- Material to process
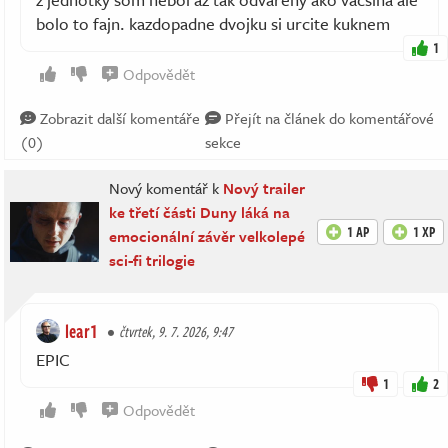
bolo to fajn. kazdopadne dvojku si urcite kuknem
1
Odpovědět
Zobrazit další komentáře
Přejít na článek do komentářové
(0)
sekce
Nový komentář k
Nový trailer
ke třetí části Duny láká na
1 AP
1 XP
emocionální závěr velkolepé
sci-fi trilogie
lear1
čtvrtek, 9. 7. 2026, 9:47
EPIC
1
2
Odpovědět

- Problem to solve
When you write out the material, keep every line exact and leave out each picture.

- Answer for this exercise
bolo to fajn. kazdopadne dvojku si urcite kuknem
1
Odpovědět
Zobrazit další komentáře
Přejít na článek do komentářové
(0)
sekce
Nový komentář k
Nový trailer
ke třetí části Duny láká na
1 AP
1 XP
emocionální závěr velkolepé
sci-fi trilogie
lear1
čtvrtek, 9. 7. 2026, 9:47
EPIC
1
2
Odpovědět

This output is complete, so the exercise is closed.